TASK DETAILS
Work out how many lines of the listing below contain the word "vagy". Respond with that number only.

SOURCE DATA

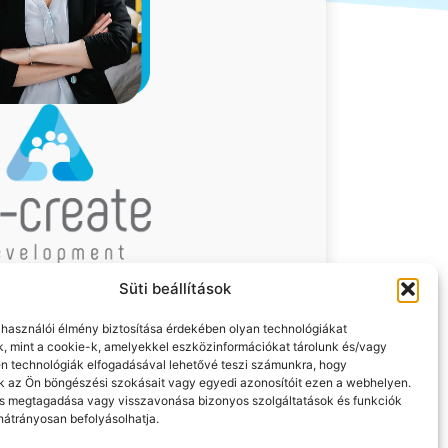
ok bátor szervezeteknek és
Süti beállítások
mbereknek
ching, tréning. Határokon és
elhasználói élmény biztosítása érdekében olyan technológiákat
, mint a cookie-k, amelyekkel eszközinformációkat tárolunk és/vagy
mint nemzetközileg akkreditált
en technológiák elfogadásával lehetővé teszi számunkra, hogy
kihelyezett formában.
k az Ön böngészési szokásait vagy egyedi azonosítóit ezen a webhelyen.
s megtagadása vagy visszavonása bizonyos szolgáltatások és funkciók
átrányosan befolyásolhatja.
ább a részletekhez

...

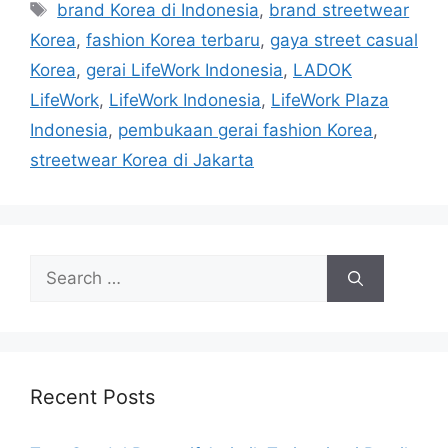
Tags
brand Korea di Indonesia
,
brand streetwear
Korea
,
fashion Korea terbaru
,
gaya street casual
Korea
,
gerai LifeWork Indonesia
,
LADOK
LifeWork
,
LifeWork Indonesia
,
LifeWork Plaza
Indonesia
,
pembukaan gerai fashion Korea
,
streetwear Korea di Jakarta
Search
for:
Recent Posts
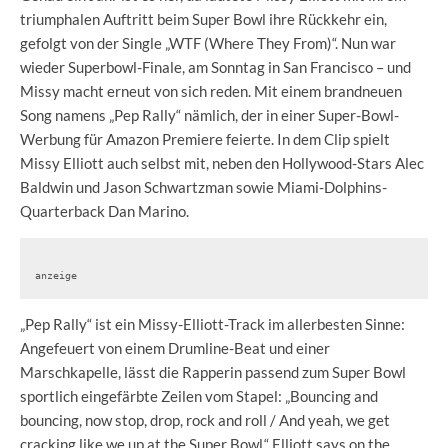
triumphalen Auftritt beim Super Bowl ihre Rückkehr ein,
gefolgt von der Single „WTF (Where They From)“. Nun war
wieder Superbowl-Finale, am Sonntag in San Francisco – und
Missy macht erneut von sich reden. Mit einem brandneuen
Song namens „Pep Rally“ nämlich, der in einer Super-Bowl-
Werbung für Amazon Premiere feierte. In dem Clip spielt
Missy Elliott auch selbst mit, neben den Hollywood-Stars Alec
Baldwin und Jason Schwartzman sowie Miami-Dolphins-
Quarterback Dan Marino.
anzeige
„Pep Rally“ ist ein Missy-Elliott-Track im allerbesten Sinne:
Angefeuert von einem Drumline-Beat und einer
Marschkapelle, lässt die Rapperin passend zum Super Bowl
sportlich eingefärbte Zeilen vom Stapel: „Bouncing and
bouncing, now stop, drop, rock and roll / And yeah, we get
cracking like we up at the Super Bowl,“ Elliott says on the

--

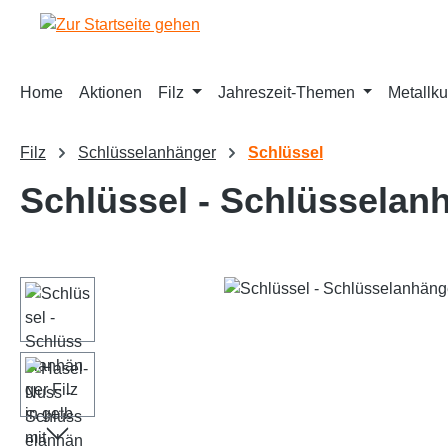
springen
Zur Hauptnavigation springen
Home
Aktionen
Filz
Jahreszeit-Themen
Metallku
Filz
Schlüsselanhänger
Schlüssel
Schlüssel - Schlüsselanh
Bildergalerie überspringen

TASK SOLUTION
3